The Sunshine State, says Fleming, founder of Fleming’s Prime Steakhouse & Wine Bar, P.F. Chang’s China Bistro and sister brand Pei Wei Asian Diner, “is the best place in the country to do business. It's just much more efficient — that’s the best word I can think of.”

Fleming and his wife and business partner, Jody Goodenough-Fleming, now want their growing company, Naples-based Paul Fleming Restaurant Group, to reflect that. One big move to back that up: in October the firm moved the corporate offices of its Paul Martin’s American Grill concept from California to Naples. 


Good environment 

Founded in 2006, Paul Martin’s — Martin is Paul Fleming’s middle name — has seven locations, split between five in California and one each in Arizona and Texas. The company is currently scouting for spots for Paul Martin’s locations in Southwest Florida and hopes to have a place in Naples and/or Estero sometime next year. Expansion for the brand to Tampa and Miami is also on the horizon.
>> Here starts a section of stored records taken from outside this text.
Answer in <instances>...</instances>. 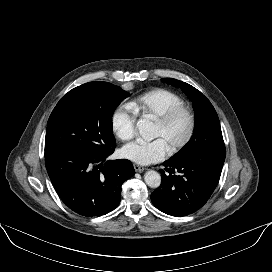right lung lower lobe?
<instances>
[{
    "label": "right lung lower lobe",
    "instance_id": "right-lung-lower-lobe-1",
    "mask_svg": "<svg viewBox=\"0 0 272 272\" xmlns=\"http://www.w3.org/2000/svg\"><path fill=\"white\" fill-rule=\"evenodd\" d=\"M116 147L93 152L65 150L46 158L51 182L67 207L93 217L114 210L121 199V186L135 174L127 159L108 160Z\"/></svg>",
    "mask_w": 272,
    "mask_h": 272
}]
</instances>
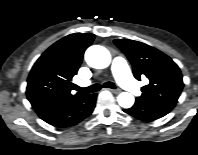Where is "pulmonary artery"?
I'll return each mask as SVG.
<instances>
[{
	"mask_svg": "<svg viewBox=\"0 0 198 155\" xmlns=\"http://www.w3.org/2000/svg\"><path fill=\"white\" fill-rule=\"evenodd\" d=\"M111 71L117 82L125 89L131 92H138L139 87L136 81L132 78L127 62L121 58L116 57L111 62ZM88 83H82L86 86Z\"/></svg>",
	"mask_w": 198,
	"mask_h": 155,
	"instance_id": "e3ab8cb5",
	"label": "pulmonary artery"
}]
</instances>
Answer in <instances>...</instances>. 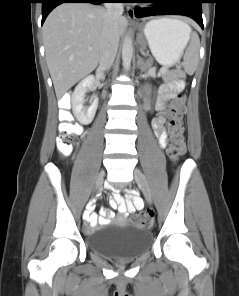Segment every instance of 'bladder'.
Masks as SVG:
<instances>
[{"instance_id":"obj_1","label":"bladder","mask_w":239,"mask_h":296,"mask_svg":"<svg viewBox=\"0 0 239 296\" xmlns=\"http://www.w3.org/2000/svg\"><path fill=\"white\" fill-rule=\"evenodd\" d=\"M152 233L135 224H110L98 227L87 237L91 249L114 259H134L152 245Z\"/></svg>"}]
</instances>
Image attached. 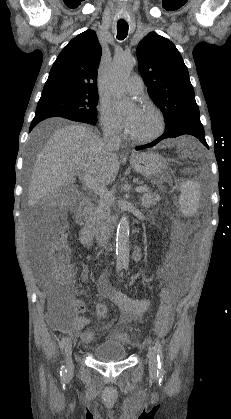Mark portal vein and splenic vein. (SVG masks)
I'll list each match as a JSON object with an SVG mask.
<instances>
[{
  "mask_svg": "<svg viewBox=\"0 0 231 419\" xmlns=\"http://www.w3.org/2000/svg\"><path fill=\"white\" fill-rule=\"evenodd\" d=\"M81 179L84 181L86 186L92 190L95 194L99 195L102 198H111V192L106 189L104 186L100 185L94 180V178L87 173L78 172ZM146 191V187L140 186L136 188V192L142 193Z\"/></svg>",
  "mask_w": 231,
  "mask_h": 419,
  "instance_id": "portal-vein-and-splenic-vein-1",
  "label": "portal vein and splenic vein"
}]
</instances>
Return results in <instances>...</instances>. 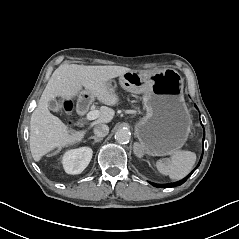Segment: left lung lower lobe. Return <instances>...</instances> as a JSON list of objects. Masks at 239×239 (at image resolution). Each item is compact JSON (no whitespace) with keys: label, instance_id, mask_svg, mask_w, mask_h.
<instances>
[{"label":"left lung lower lobe","instance_id":"obj_1","mask_svg":"<svg viewBox=\"0 0 239 239\" xmlns=\"http://www.w3.org/2000/svg\"><path fill=\"white\" fill-rule=\"evenodd\" d=\"M196 106V105H195ZM196 108H197V106H196ZM201 162V161H200ZM200 162H199V164H200ZM199 164L197 165V167L199 166ZM196 167V168H197ZM193 173V172H192ZM191 173V174H192ZM191 174H189L186 178H184L183 180H181V181H179V182H176V183H170V184H154V183H151L153 186H155V187H158V188H169V187H174V186H179V185H181V184H183L188 178H189V176L191 175Z\"/></svg>","mask_w":239,"mask_h":239}]
</instances>
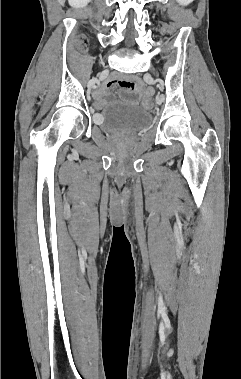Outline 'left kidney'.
<instances>
[{
	"label": "left kidney",
	"mask_w": 241,
	"mask_h": 379,
	"mask_svg": "<svg viewBox=\"0 0 241 379\" xmlns=\"http://www.w3.org/2000/svg\"><path fill=\"white\" fill-rule=\"evenodd\" d=\"M178 3H180L181 5H188L190 4L191 2H193L194 0H177Z\"/></svg>",
	"instance_id": "left-kidney-1"
}]
</instances>
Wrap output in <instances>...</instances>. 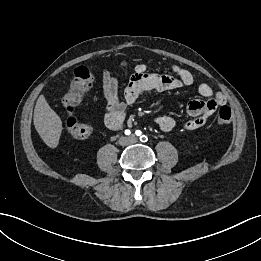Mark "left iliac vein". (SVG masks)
I'll return each instance as SVG.
<instances>
[{"mask_svg":"<svg viewBox=\"0 0 261 261\" xmlns=\"http://www.w3.org/2000/svg\"><path fill=\"white\" fill-rule=\"evenodd\" d=\"M129 140L132 142V143H134V142H137V137H135L134 135H131L130 137H129Z\"/></svg>","mask_w":261,"mask_h":261,"instance_id":"left-iliac-vein-1","label":"left iliac vein"}]
</instances>
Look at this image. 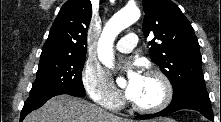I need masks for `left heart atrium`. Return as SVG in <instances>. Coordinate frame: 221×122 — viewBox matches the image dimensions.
<instances>
[{"mask_svg":"<svg viewBox=\"0 0 221 122\" xmlns=\"http://www.w3.org/2000/svg\"><path fill=\"white\" fill-rule=\"evenodd\" d=\"M126 75L127 85L125 88V95L129 99H133L141 86L143 76L139 73L134 65L127 66Z\"/></svg>","mask_w":221,"mask_h":122,"instance_id":"left-heart-atrium-1","label":"left heart atrium"}]
</instances>
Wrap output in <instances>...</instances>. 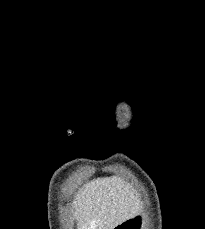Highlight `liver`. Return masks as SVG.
Instances as JSON below:
<instances>
[{"instance_id":"1","label":"liver","mask_w":205,"mask_h":229,"mask_svg":"<svg viewBox=\"0 0 205 229\" xmlns=\"http://www.w3.org/2000/svg\"><path fill=\"white\" fill-rule=\"evenodd\" d=\"M78 229H113L138 210L128 187L115 177L84 185L73 202Z\"/></svg>"}]
</instances>
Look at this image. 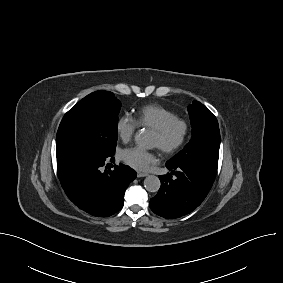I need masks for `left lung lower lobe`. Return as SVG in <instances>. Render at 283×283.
<instances>
[{
    "label": "left lung lower lobe",
    "instance_id": "1",
    "mask_svg": "<svg viewBox=\"0 0 283 283\" xmlns=\"http://www.w3.org/2000/svg\"><path fill=\"white\" fill-rule=\"evenodd\" d=\"M171 171L159 176L161 187L158 194L151 198L149 206L157 215L167 218H179L198 207L209 190L215 176L206 168L197 164L166 163ZM175 178H172V175Z\"/></svg>",
    "mask_w": 283,
    "mask_h": 283
}]
</instances>
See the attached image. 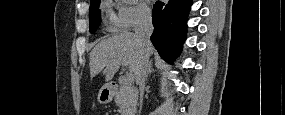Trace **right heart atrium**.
<instances>
[{"label": "right heart atrium", "mask_w": 285, "mask_h": 115, "mask_svg": "<svg viewBox=\"0 0 285 115\" xmlns=\"http://www.w3.org/2000/svg\"><path fill=\"white\" fill-rule=\"evenodd\" d=\"M120 27L133 29L150 21L151 12L143 1H132L128 4H121L117 15Z\"/></svg>", "instance_id": "right-heart-atrium-1"}]
</instances>
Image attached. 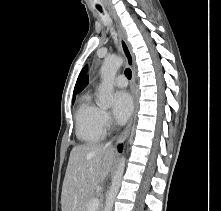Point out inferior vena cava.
<instances>
[{"mask_svg": "<svg viewBox=\"0 0 221 211\" xmlns=\"http://www.w3.org/2000/svg\"><path fill=\"white\" fill-rule=\"evenodd\" d=\"M107 146H111V142H109V143L107 144Z\"/></svg>", "mask_w": 221, "mask_h": 211, "instance_id": "obj_1", "label": "inferior vena cava"}]
</instances>
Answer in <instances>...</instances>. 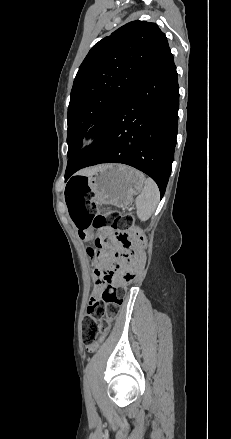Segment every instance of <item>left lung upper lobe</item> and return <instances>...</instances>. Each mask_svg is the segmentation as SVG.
<instances>
[{"label":"left lung upper lobe","mask_w":231,"mask_h":439,"mask_svg":"<svg viewBox=\"0 0 231 439\" xmlns=\"http://www.w3.org/2000/svg\"><path fill=\"white\" fill-rule=\"evenodd\" d=\"M157 24L132 21L96 43L74 79L68 107V157L96 137L130 90L168 54ZM65 177L69 178L66 169Z\"/></svg>","instance_id":"obj_1"}]
</instances>
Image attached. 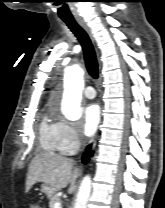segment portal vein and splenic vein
<instances>
[{
    "label": "portal vein and splenic vein",
    "instance_id": "18ae733b",
    "mask_svg": "<svg viewBox=\"0 0 165 208\" xmlns=\"http://www.w3.org/2000/svg\"><path fill=\"white\" fill-rule=\"evenodd\" d=\"M54 208H62L61 203H59V202L56 203L55 206H54Z\"/></svg>",
    "mask_w": 165,
    "mask_h": 208
}]
</instances>
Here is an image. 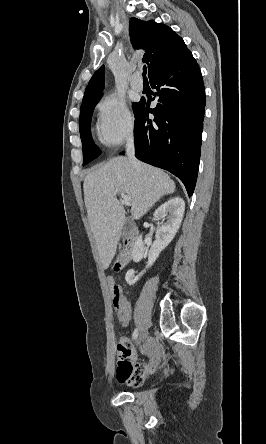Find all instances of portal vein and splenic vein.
<instances>
[{
  "mask_svg": "<svg viewBox=\"0 0 266 444\" xmlns=\"http://www.w3.org/2000/svg\"><path fill=\"white\" fill-rule=\"evenodd\" d=\"M120 195L125 203L129 204L131 202V197L129 195H126L124 193H120Z\"/></svg>",
  "mask_w": 266,
  "mask_h": 444,
  "instance_id": "obj_1",
  "label": "portal vein and splenic vein"
}]
</instances>
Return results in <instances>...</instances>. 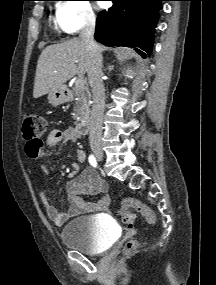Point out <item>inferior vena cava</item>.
<instances>
[{
	"label": "inferior vena cava",
	"instance_id": "inferior-vena-cava-1",
	"mask_svg": "<svg viewBox=\"0 0 216 285\" xmlns=\"http://www.w3.org/2000/svg\"><path fill=\"white\" fill-rule=\"evenodd\" d=\"M96 18L89 15L81 30L80 38L85 41L89 53L88 80L92 89V111L90 117V145L94 146L101 141L102 119L105 106V93L102 73V56L99 46L94 41Z\"/></svg>",
	"mask_w": 216,
	"mask_h": 285
}]
</instances>
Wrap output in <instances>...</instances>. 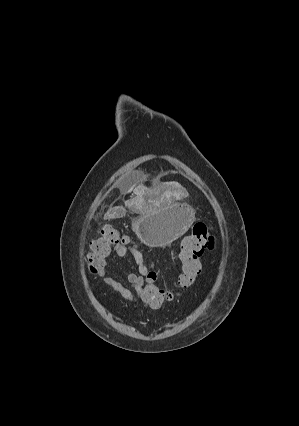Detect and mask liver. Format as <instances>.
<instances>
[{
    "instance_id": "6515ba94",
    "label": "liver",
    "mask_w": 299,
    "mask_h": 426,
    "mask_svg": "<svg viewBox=\"0 0 299 426\" xmlns=\"http://www.w3.org/2000/svg\"><path fill=\"white\" fill-rule=\"evenodd\" d=\"M134 187L135 185L129 187L128 189H121V192L124 194L134 190L135 194L137 195L135 199L125 202V205L127 207L136 205L138 209L144 210L146 207H151L152 205H155V200H153L152 196L153 195L157 196L160 192V189H153L147 192L146 188L142 185L137 186L135 188ZM164 195L167 197V195H169V192H165ZM144 196H147V200H145ZM125 212L126 211L122 206H117L108 210V212L105 214V218L106 219L117 218L124 215Z\"/></svg>"
}]
</instances>
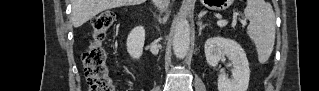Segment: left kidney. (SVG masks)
I'll return each instance as SVG.
<instances>
[{"mask_svg": "<svg viewBox=\"0 0 319 91\" xmlns=\"http://www.w3.org/2000/svg\"><path fill=\"white\" fill-rule=\"evenodd\" d=\"M207 63L216 67L219 60L226 56L233 64L232 77L218 76V91H247L250 78L246 54L236 41L221 36L209 38L204 46Z\"/></svg>", "mask_w": 319, "mask_h": 91, "instance_id": "obj_1", "label": "left kidney"}]
</instances>
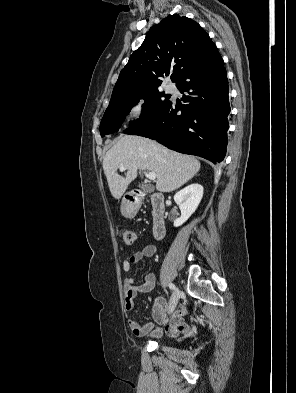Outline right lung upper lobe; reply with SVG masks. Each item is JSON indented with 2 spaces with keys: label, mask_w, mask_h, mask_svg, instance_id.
<instances>
[{
  "label": "right lung upper lobe",
  "mask_w": 296,
  "mask_h": 393,
  "mask_svg": "<svg viewBox=\"0 0 296 393\" xmlns=\"http://www.w3.org/2000/svg\"><path fill=\"white\" fill-rule=\"evenodd\" d=\"M214 43L200 25L187 17L169 15L150 28L121 70L110 101L126 99L157 88L161 78L176 82Z\"/></svg>",
  "instance_id": "cb5924a9"
}]
</instances>
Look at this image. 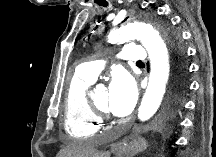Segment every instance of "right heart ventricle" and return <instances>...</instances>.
<instances>
[{
	"mask_svg": "<svg viewBox=\"0 0 216 157\" xmlns=\"http://www.w3.org/2000/svg\"><path fill=\"white\" fill-rule=\"evenodd\" d=\"M93 82L77 73L68 82L64 96L63 127L71 137L88 138L98 130L100 118L94 113L87 96Z\"/></svg>",
	"mask_w": 216,
	"mask_h": 157,
	"instance_id": "1",
	"label": "right heart ventricle"
}]
</instances>
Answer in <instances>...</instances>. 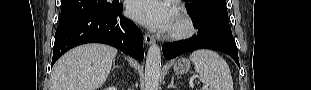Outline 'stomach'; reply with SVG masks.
Returning <instances> with one entry per match:
<instances>
[{
	"label": "stomach",
	"instance_id": "obj_1",
	"mask_svg": "<svg viewBox=\"0 0 311 90\" xmlns=\"http://www.w3.org/2000/svg\"><path fill=\"white\" fill-rule=\"evenodd\" d=\"M173 69L177 74H185L190 69V62L186 58H180L175 62Z\"/></svg>",
	"mask_w": 311,
	"mask_h": 90
}]
</instances>
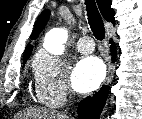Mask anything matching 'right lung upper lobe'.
I'll return each instance as SVG.
<instances>
[{
    "mask_svg": "<svg viewBox=\"0 0 142 119\" xmlns=\"http://www.w3.org/2000/svg\"><path fill=\"white\" fill-rule=\"evenodd\" d=\"M97 4L98 7L101 11V14L103 15V17L114 24L115 20H114V10L111 8V0H97ZM49 18V11L45 10L42 12V14L38 17L32 35H31V39L35 40L38 35L40 34V32L42 31L43 27L45 26V24L47 23V20ZM33 46L31 44H28L25 55H24V60L23 62L27 60V58L30 56L31 52H32Z\"/></svg>",
    "mask_w": 142,
    "mask_h": 119,
    "instance_id": "1",
    "label": "right lung upper lobe"
}]
</instances>
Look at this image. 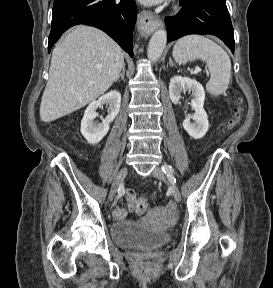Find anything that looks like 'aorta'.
I'll return each mask as SVG.
<instances>
[{"label":"aorta","mask_w":273,"mask_h":288,"mask_svg":"<svg viewBox=\"0 0 273 288\" xmlns=\"http://www.w3.org/2000/svg\"><path fill=\"white\" fill-rule=\"evenodd\" d=\"M166 42H167V33L165 30L163 29L157 30L152 35L147 49V56L150 61L155 62L161 57L165 49Z\"/></svg>","instance_id":"762f6f07"}]
</instances>
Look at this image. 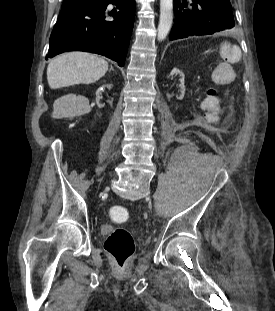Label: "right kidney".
Returning a JSON list of instances; mask_svg holds the SVG:
<instances>
[{
  "instance_id": "1",
  "label": "right kidney",
  "mask_w": 275,
  "mask_h": 311,
  "mask_svg": "<svg viewBox=\"0 0 275 311\" xmlns=\"http://www.w3.org/2000/svg\"><path fill=\"white\" fill-rule=\"evenodd\" d=\"M112 86L110 84H105L103 87H98L95 95V104L98 108H107V100L110 97H114V90H111Z\"/></svg>"
}]
</instances>
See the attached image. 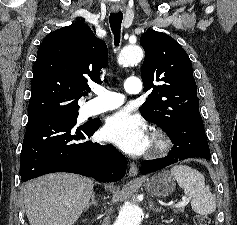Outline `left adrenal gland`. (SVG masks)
Returning a JSON list of instances; mask_svg holds the SVG:
<instances>
[{"mask_svg": "<svg viewBox=\"0 0 237 225\" xmlns=\"http://www.w3.org/2000/svg\"><path fill=\"white\" fill-rule=\"evenodd\" d=\"M149 208L151 209V210H153V212H155V213H159L160 211H161V208H154V206H153V202L150 200V202H149Z\"/></svg>", "mask_w": 237, "mask_h": 225, "instance_id": "1", "label": "left adrenal gland"}]
</instances>
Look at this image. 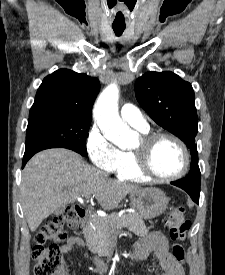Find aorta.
Returning a JSON list of instances; mask_svg holds the SVG:
<instances>
[{"label": "aorta", "mask_w": 225, "mask_h": 275, "mask_svg": "<svg viewBox=\"0 0 225 275\" xmlns=\"http://www.w3.org/2000/svg\"><path fill=\"white\" fill-rule=\"evenodd\" d=\"M119 88L107 86L97 99L93 114L104 136L121 149H128L137 141L136 133L124 123L118 113Z\"/></svg>", "instance_id": "aorta-1"}]
</instances>
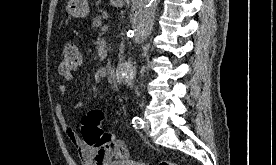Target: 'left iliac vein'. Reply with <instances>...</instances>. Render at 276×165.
<instances>
[{"label": "left iliac vein", "mask_w": 276, "mask_h": 165, "mask_svg": "<svg viewBox=\"0 0 276 165\" xmlns=\"http://www.w3.org/2000/svg\"><path fill=\"white\" fill-rule=\"evenodd\" d=\"M144 130L145 131H149L150 130V121L148 119H145Z\"/></svg>", "instance_id": "4c4485c4"}]
</instances>
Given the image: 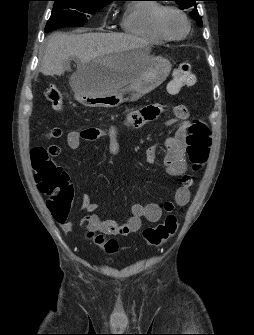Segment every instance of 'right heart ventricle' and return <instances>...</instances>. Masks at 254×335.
Returning a JSON list of instances; mask_svg holds the SVG:
<instances>
[{
	"label": "right heart ventricle",
	"instance_id": "obj_1",
	"mask_svg": "<svg viewBox=\"0 0 254 335\" xmlns=\"http://www.w3.org/2000/svg\"><path fill=\"white\" fill-rule=\"evenodd\" d=\"M161 4L144 1L127 5L121 19L123 31L145 41L162 43L165 41L154 28V16Z\"/></svg>",
	"mask_w": 254,
	"mask_h": 335
}]
</instances>
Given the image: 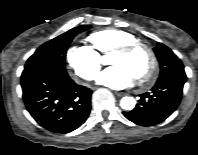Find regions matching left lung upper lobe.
<instances>
[{
	"label": "left lung upper lobe",
	"mask_w": 198,
	"mask_h": 155,
	"mask_svg": "<svg viewBox=\"0 0 198 155\" xmlns=\"http://www.w3.org/2000/svg\"><path fill=\"white\" fill-rule=\"evenodd\" d=\"M154 52L160 63V76L159 80L174 76V75H185L184 66L180 59L164 44L159 43L155 48ZM141 118L148 119V113H142Z\"/></svg>",
	"instance_id": "left-lung-upper-lobe-1"
}]
</instances>
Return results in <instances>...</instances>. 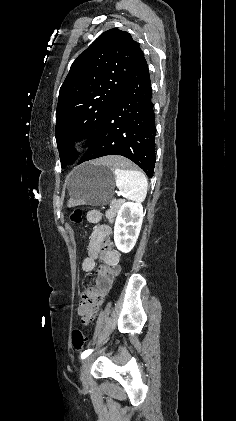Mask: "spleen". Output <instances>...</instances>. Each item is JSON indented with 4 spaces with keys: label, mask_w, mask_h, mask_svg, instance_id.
<instances>
[{
    "label": "spleen",
    "mask_w": 236,
    "mask_h": 421,
    "mask_svg": "<svg viewBox=\"0 0 236 421\" xmlns=\"http://www.w3.org/2000/svg\"><path fill=\"white\" fill-rule=\"evenodd\" d=\"M115 168L116 186L125 198L143 202L147 194V178L141 170H124L122 164H112Z\"/></svg>",
    "instance_id": "3e777b00"
}]
</instances>
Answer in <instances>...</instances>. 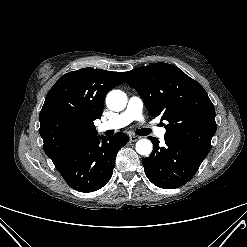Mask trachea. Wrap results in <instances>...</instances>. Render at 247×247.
Here are the masks:
<instances>
[{
  "label": "trachea",
  "instance_id": "3493384b",
  "mask_svg": "<svg viewBox=\"0 0 247 247\" xmlns=\"http://www.w3.org/2000/svg\"><path fill=\"white\" fill-rule=\"evenodd\" d=\"M150 133L149 129H138L137 134L140 136H147Z\"/></svg>",
  "mask_w": 247,
  "mask_h": 247
}]
</instances>
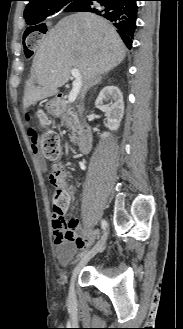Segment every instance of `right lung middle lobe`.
<instances>
[{
    "mask_svg": "<svg viewBox=\"0 0 183 329\" xmlns=\"http://www.w3.org/2000/svg\"><path fill=\"white\" fill-rule=\"evenodd\" d=\"M81 1L82 0H61L52 4L50 6V9H48L44 14L31 17L29 18V20L25 19L29 25H34L33 27L30 28V31H34V30L41 31L43 24H40V22H42L45 18L53 14H56L60 11H72L74 8H76L79 5Z\"/></svg>",
    "mask_w": 183,
    "mask_h": 329,
    "instance_id": "1",
    "label": "right lung middle lobe"
}]
</instances>
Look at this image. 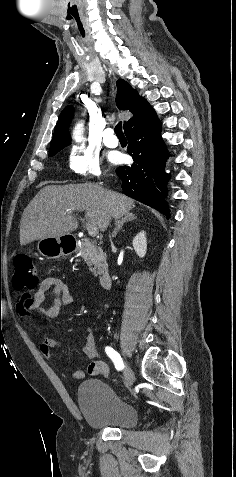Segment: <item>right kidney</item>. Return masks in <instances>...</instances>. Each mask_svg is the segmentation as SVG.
Listing matches in <instances>:
<instances>
[{
  "instance_id": "obj_1",
  "label": "right kidney",
  "mask_w": 236,
  "mask_h": 477,
  "mask_svg": "<svg viewBox=\"0 0 236 477\" xmlns=\"http://www.w3.org/2000/svg\"><path fill=\"white\" fill-rule=\"evenodd\" d=\"M133 248L135 252L138 254L140 258H143L146 254L147 250V240L145 232H140L134 239H133Z\"/></svg>"
}]
</instances>
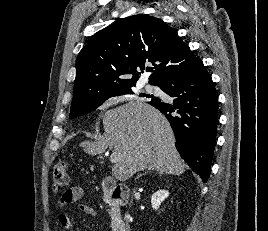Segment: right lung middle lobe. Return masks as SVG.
<instances>
[{
  "label": "right lung middle lobe",
  "instance_id": "right-lung-middle-lobe-1",
  "mask_svg": "<svg viewBox=\"0 0 268 231\" xmlns=\"http://www.w3.org/2000/svg\"><path fill=\"white\" fill-rule=\"evenodd\" d=\"M132 94H134V92L132 91V87H129V88L120 89L108 96H105L99 100H96L90 103H72L69 117L75 118L80 115H85L95 110L96 108H98L110 97L120 96V95H132Z\"/></svg>",
  "mask_w": 268,
  "mask_h": 231
}]
</instances>
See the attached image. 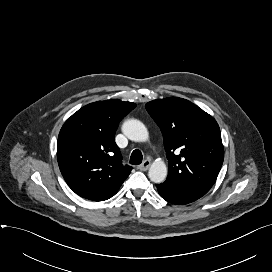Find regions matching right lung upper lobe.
<instances>
[{
	"label": "right lung upper lobe",
	"instance_id": "cb5924a9",
	"mask_svg": "<svg viewBox=\"0 0 272 272\" xmlns=\"http://www.w3.org/2000/svg\"><path fill=\"white\" fill-rule=\"evenodd\" d=\"M135 106L118 99L90 103L62 126L57 160L66 183L79 196L107 200L129 176L132 167L122 165L114 136L119 122Z\"/></svg>",
	"mask_w": 272,
	"mask_h": 272
}]
</instances>
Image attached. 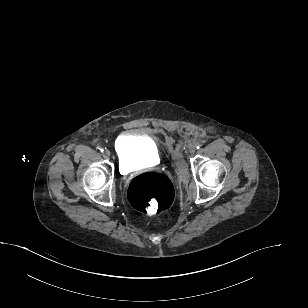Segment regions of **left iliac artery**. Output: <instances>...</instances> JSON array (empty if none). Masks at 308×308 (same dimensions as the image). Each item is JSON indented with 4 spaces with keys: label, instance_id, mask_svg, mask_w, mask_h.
Returning <instances> with one entry per match:
<instances>
[{
    "label": "left iliac artery",
    "instance_id": "1",
    "mask_svg": "<svg viewBox=\"0 0 308 308\" xmlns=\"http://www.w3.org/2000/svg\"><path fill=\"white\" fill-rule=\"evenodd\" d=\"M202 146L200 142L196 143V148L199 149Z\"/></svg>",
    "mask_w": 308,
    "mask_h": 308
}]
</instances>
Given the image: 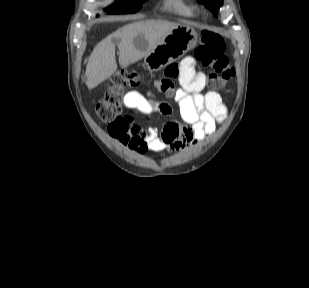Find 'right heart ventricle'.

“We are delighted to bring the Paul Martin’s business to our talented Florida management team, expanding our enterprise and preparing this brand for future growth,” Goodenough-Fleming says in a statement. “We love our local community and are proud supporters of the entrepreneurial spirit and pro-business environment embodied by the Sunshine State.”

Paul Martin’s is one of four brands in the PFRG portfolio, joining Lake Park Diner, PJK Neighborhood Chinese and Paulitas’ Taqueria. The company opened a second Lake Park Diner in North Naples and a second PJK Neighborhood Chinese location in Coconut Point, Estero over the past year. While no longer majority owners, the company also maintains a partnership with the Fleming’s Steakhouse brand and has invested in several other startup hospitality concepts. All of the marketing, branding, HR, accounting, IT and more for those concepts will now be done out of an office in Old Naples, near Fifth Avenue South. It has some 10 employees in the corporate office; officials declined to disclose annual sales figures for PFRG. 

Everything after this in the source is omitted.